Benedict se laissa tomber sur le banc près de la table. Saunders donna quelques coups de pocquet dans la masse à demi consumée du charbon de terre, et en fit jaillir quelques flammes violettes. Arundell, ranimé par l’air tiède de la pièce et sûr au moins de ne pas mourir sans explication, trouva presque agréable cet horrible bouge, chamarré de dessins bizarres et sinistres, et éprouva un bien-être relatif.

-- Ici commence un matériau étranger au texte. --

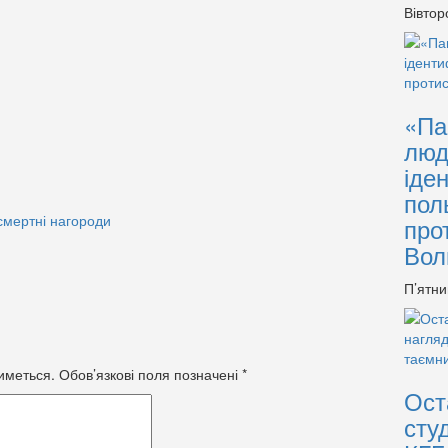
Вівтор
«Па
люд
іде
пол
смертні нагороди
про
Вол
П’ятни
иметься.
Обов’язкові поля позначені
*
Ост
сту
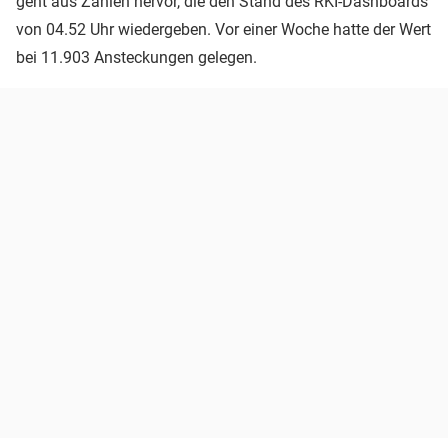
geht aus Zahlen hervor, die den Stand des RKI-Dashboards
von 04.52 Uhr wiedergeben. Vor einer Woche hatte der Wert
bei 11.903 Ansteckungen gelegen.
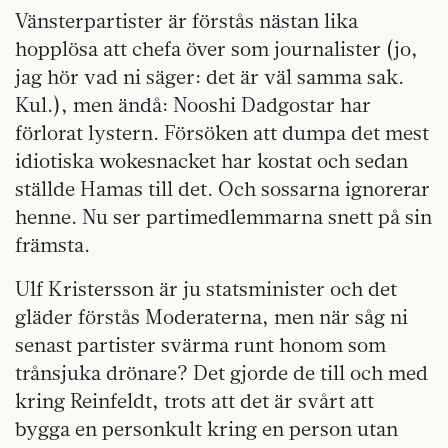
Vänsterpartister är förstås nästan lika
hopplösa att chefa över som journalister (jo,
jag hör vad ni säger: det är väl samma sak.
Kul.), men ändå: Nooshi Dadgostar har
förlorat lystern. Försöken att dumpa det mest
idiotiska wokesnacket har kostat och sedan
ställde Hamas till det. Och sossarna ignorerar
henne. Nu ser partimedlemmarna snett på sin
främsta.
Ulf Kristersson är ju statsminister och det
gläder förstås Moderaterna, men när såg ni
senast partister svärma runt honom som
trånsjuka drönare? Det gjorde de till och med
kring Reinfeldt, trots att det är svårt att
bygga en personkult kring en person utan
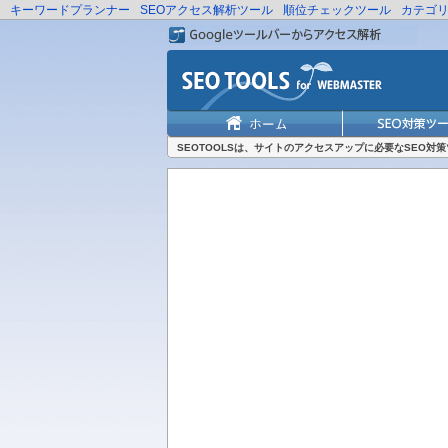
キーワードプランナー
SEOアクセス解析ツール
順位チェックツール
カテゴ
SEOTOOLSは、サイトのアクセスアップに必要なSEO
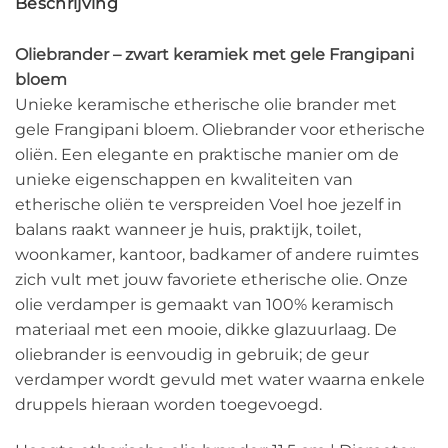
Beschrijving
Oliebrander – zwart keramiek met gele Frangipani
bloem
Unieke keramische etherische olie brander met
gele Frangipani bloem. Oliebrander voor etherische
oliën. Een elegante en praktische manier om de
unieke eigenschappen en kwaliteiten van
etherische oliën te verspreiden Voel hoe jezelf in
balans raakt wanneer je huis, praktijk, toilet,
woonkamer, kantoor, badkamer of andere ruimtes
zich vult met jouw favoriete etherische olie. Onze
olie verdamper is gemaakt van 100% keramisch
materiaal met een mooie, dikke glazuurlaag. De
oliebrander is eenvoudig in gebruik; de geur
verdamper wordt gevuld met water waarna enkele
druppels hieraan worden toegevoegd.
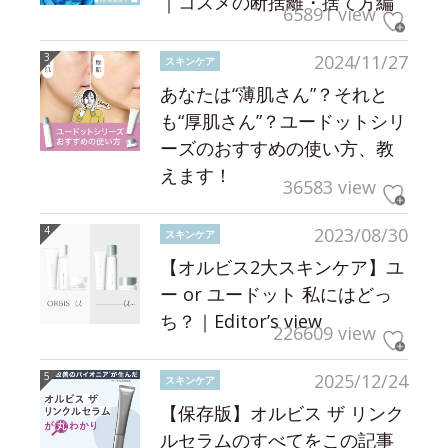
｜コスメの断捨離・捨て方編
65891 view
2024/11/27
スキンケア
あなたは“薄肌さん”？それと
も“厚肌さん”？ユードットシリ
ーズのおすすめの使い方、教
えます！
36583 view
2023/08/30
スキンケア
【オルビス2大スキンケア】ユ
ー or ユードット 私にはどっ
ち？｜Editor’s view
226609 view
2025/12/24
スキンケア
【保存版】オルビス ザ リンク
ルセラムのすべてをこの記事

La figure de Saunders, quoique rude, n’avait rien de repoussant, et Benedict essaya de lier conversation avec lui.

— Que signifie, dit Arundell, cet enlèvement absurde ? Veut-on me voler, me faire signer des lettres de change ou m’assassiner ?

Saunders fit un geste de dénégation et répondit : Je crois plutôt que si votre seigneurie avait besoin d’argent, on lui en donnerait.

— Mais alors que veut-on de moi ?

— Je l’ignore, mais rien qui soit nuisible à votre grâce ; car, au contraire, les plus grands égards nous sont recommandés, et vous serez traité aussi douillettement qu’un ballot renfermant des pendules ou des verres de Bohême.

— Et connaissez-vous l’homme près de qui je marchais dans la ruelle… sir Arthur Sidney ?

— Je le voyais pour la première fois, répondit Saunders, dont les yeux d’un bleu d’acier soutinrent imperturbablement le regard pénétrant de Benedict.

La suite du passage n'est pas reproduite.